As a vacuum lubricant, I believe you can sell phytane for 50$/100g because alkanes tend to be good lubricants while silicones behave badly under high shear, that is, they don't lubricate.

So just start your company and begin selling for that use.

When your process improves and costs decrease, sell farnesane and phytane as a hydraulic fluid for aeroplanes. As they stay liquid at -70°C and aren't flammable at >> +55°C, you can sell 100kg for >1000usd. Same kind of price as a computer coolant, though each customer may take a smaller amount.

Shrinking the cost further, sell it as a better transformer oil that lasts longer: no multiple bonds, hard to flame, good at cold. In special uses (Arctic, oil platforms...) sell 1000kg for about 10k$.

As a rocket fuel, it depends. I spent thoughts at it because it's perfect for a Mars lander. This needs 10t a few times, for 1M$ each if this makes the lander more reliable (-100°C have been observed on Mars, and nonflammable is nice too). But replacing "kerosene" on a first stage would be difficult: consider <1M$ for 100t.

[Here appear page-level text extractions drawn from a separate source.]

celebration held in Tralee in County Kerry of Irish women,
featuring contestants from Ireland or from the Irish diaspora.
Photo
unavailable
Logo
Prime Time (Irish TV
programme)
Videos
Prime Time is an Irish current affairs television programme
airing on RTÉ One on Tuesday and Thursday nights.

Jet fuel comes last, when your process runs perfectly in wagon amounts, and I doubt about that. Sell 100t for 100k$.

So yes, I was surprised too that Amyris targeted jet fuel as their first use, and understand too that they changed their mind. A tiny company may be able to live from vacuum lubricant, a less small one from hydraulic fluids and transformer oil.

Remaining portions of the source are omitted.